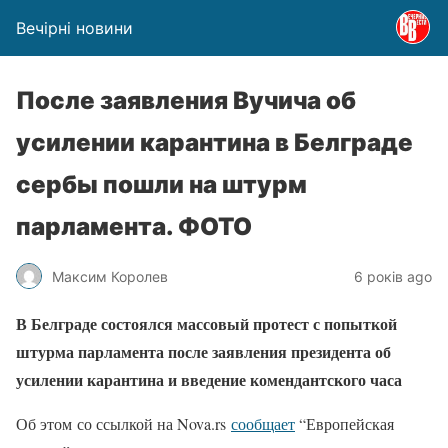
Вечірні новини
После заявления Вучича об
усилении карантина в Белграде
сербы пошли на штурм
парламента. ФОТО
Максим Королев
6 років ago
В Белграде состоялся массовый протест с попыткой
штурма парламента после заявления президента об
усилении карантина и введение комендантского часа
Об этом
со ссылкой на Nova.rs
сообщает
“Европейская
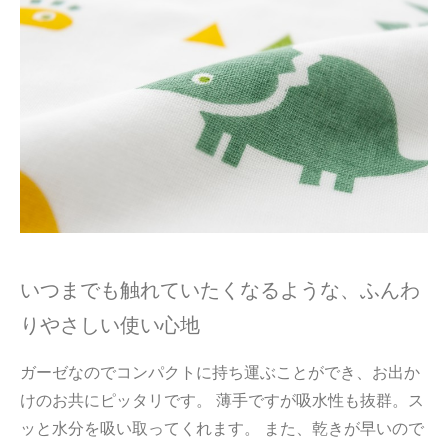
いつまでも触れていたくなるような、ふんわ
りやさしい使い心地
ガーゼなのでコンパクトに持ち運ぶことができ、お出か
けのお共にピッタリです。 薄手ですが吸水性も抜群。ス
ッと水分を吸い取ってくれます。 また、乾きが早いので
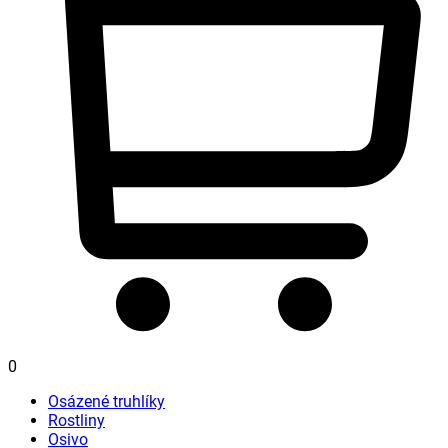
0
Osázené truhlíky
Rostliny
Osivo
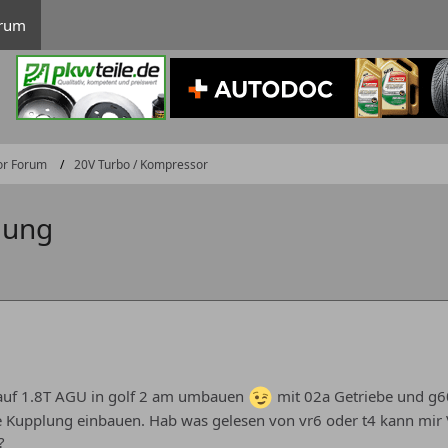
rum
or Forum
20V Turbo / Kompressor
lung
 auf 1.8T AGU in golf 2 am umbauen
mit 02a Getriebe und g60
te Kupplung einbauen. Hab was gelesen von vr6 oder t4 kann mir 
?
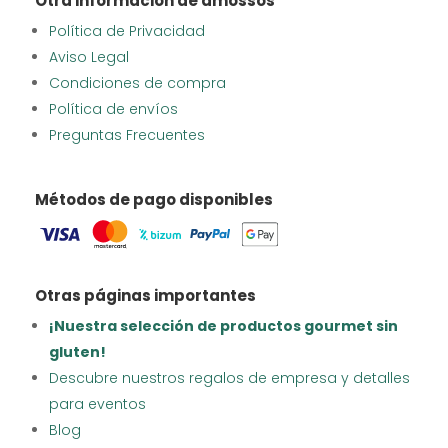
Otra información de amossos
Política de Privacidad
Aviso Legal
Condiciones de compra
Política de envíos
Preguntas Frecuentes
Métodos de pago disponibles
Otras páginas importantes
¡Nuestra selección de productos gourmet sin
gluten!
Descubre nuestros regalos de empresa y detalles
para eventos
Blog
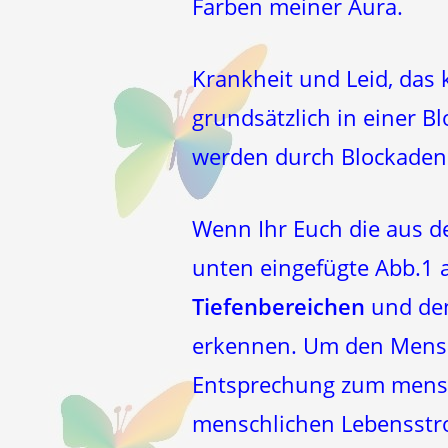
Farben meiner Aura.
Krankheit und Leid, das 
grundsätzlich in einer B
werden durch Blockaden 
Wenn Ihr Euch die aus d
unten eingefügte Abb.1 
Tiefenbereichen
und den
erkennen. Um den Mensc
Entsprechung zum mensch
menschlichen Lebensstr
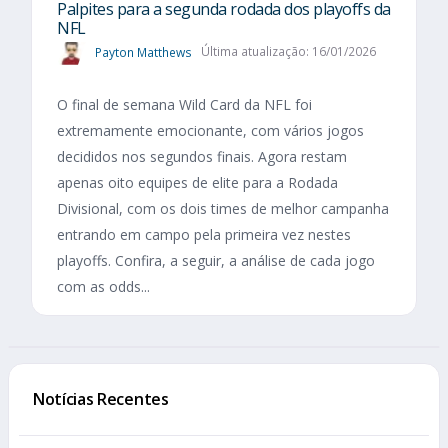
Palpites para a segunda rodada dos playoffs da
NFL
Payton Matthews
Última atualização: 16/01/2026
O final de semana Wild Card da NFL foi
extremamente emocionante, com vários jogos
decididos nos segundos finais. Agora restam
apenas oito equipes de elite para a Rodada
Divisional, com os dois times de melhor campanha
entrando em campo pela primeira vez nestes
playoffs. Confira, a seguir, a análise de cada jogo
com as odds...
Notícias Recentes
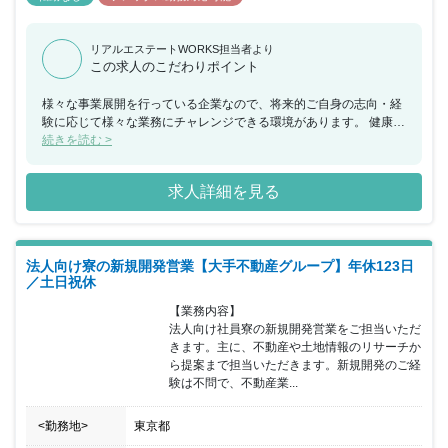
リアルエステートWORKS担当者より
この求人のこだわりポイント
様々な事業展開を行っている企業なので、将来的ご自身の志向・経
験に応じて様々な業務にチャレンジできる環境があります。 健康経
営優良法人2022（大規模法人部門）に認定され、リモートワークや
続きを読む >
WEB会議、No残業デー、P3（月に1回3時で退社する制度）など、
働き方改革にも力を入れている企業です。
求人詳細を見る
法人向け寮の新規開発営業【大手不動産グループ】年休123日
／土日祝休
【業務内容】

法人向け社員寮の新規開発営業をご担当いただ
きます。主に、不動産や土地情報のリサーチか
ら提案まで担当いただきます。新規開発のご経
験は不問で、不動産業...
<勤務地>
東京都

== Exercise prompt ==
Check each line of the records above for "заявления", and copy those that have it.

== Task output ==
После заявления Вучича об
штурма парламента после заявления президента об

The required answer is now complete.